Work, traffic, and even watching football were among the main excuses, but in some cases the moms  did not want their partners to be present 

Dads, were you there at the birth of your children or, Moms, did you want your your husband with you ?


----------



## C'est Moi (Apr 18, 2019)

My husband was with me for the births of both of our sons.   I can't imagine that he wouldn't have been.


----------



## RadishRose (Apr 18, 2019)

I wouldn't have wanted him, but that's just me, and that was "back then".

 I now believe men should be there for their own sake and to help foster family bonds.


----------



## Ruth n Jersey (Apr 18, 2019)

Yes, my hubby was there when both my kids were born. I wanted him to be there but as the labor progressed It could have been Santa Claus standing there for all I cared.


----------



## Falcon (Apr 18, 2019)

Her  doctor  suggested  I wait in the waiting room  until the delivery  was completed. Which I did. They don't like
those  places  crowded  with  "Lookie Loos." They didn't  NEED  me there.


----------



## jujube (Apr 18, 2019)

I would have loved to have had my husband with me.  We did not have a hospital on our common-defense installation, just a clinic, so expectant mothers were sent about 10 days before due date to the hospital in Ankara.  Off I go and the doctor says I won't deliver for at least two more weeks. My husband was going to catch a flight in a week and stay on leave until I deliver.  Well, nobody told the baby and she promptly pops out bright and early the next morning.

I have a male doctor and a male corpsman as my companions for the blessed event. 

I rushed to the hospital when my daughter went into labor and the first thing she said when she saw me was, "I WANT DADDY HERE!!!"  So, he was there for the whole thing (at the head of the bed, of course, comforting my son-in-law......I was taking care of the bottom of the bed and got to "catch" my granddaughter!)


----------



## AZ Jim (Apr 18, 2019)

Back in the "ole" days they did not want Dad in the delivery room.


----------



## Tommy (Apr 18, 2019)

After months of birthing classes, you bet I was there for ours!


----------



## Sassycakes (Apr 18, 2019)

When I had my first child a son Father's weren't allowed in the delivery room. When I had my second child my daughter my husband was allowed in the room until a problem arose and he had to leave the room. He was worried but honestly by the look on his face he looked happy that he wouldn't be in there. Thankfully everything turned out fine and my baby girl was alright.


----------



## Ken N Tx (Apr 19, 2019)

Falcon said:


> Her  doctor  suggested  I wait in the waiting room  until the delivery  was completed. Which I did. They don't like
> those  places  crowded  with  "Lookie Loos." They didn't  NEED  me there.





AZ Jim said:


> Back in the "ole" days they did not want Dad in the delivery room.


Ditto.....I did take her to the hospital all 6 times!!!


----------



## Rosemarie (Apr 19, 2019)

I've had three babies and my husband wasn't present at any of the births.
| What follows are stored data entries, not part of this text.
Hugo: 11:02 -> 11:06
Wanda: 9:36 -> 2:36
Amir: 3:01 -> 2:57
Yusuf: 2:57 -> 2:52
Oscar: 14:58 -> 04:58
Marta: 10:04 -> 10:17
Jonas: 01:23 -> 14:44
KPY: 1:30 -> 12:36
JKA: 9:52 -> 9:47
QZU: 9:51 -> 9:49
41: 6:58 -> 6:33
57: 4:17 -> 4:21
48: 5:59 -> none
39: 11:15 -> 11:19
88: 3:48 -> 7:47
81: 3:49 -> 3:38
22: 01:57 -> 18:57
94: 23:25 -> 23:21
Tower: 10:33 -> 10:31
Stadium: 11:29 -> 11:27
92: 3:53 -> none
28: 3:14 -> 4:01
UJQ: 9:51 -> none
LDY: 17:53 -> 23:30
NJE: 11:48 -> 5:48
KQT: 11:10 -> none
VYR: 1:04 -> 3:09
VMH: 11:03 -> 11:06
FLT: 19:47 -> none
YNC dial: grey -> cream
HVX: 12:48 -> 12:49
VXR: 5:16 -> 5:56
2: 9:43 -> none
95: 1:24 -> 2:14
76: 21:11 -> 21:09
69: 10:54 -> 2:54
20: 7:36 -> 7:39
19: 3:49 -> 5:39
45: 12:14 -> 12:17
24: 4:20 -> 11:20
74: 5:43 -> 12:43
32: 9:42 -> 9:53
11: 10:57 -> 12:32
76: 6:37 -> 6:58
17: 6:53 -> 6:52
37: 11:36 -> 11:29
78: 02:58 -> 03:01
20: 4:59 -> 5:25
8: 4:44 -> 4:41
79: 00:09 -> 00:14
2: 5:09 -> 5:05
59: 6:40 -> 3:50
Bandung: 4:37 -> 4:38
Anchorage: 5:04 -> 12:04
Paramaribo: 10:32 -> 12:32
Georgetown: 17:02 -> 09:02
The second two were born at home so he could have been, but I didn't want him there and that was that. He waited outside the door and saw his sons minutes after they were born.


----------



## Pappy (Apr 19, 2019)

I was there for my two boys, but I was sent home, on my daughters birth, because the stupid nurse said my wife was no where ready. No more than got home, got a call my daughter was born.


----------



## ClassicRockr (Apr 19, 2019)

I had just got a promotion from warehouseman to Outside Sales, where I got my own sales route. On the day of my daughters birth, my "ex" and I knew I'd be on that route. There were no cell phones back then (1976). Being this was the first day for me, I wanted to show the Sales Manager that I could handle doing a Route. I told a grocery store manager that my wife was having our baby and he told me "get your butt out of here and go to the hospital". By that time, my daughter was already born and her, my "ex" and her mom were on their way back to our apartment. 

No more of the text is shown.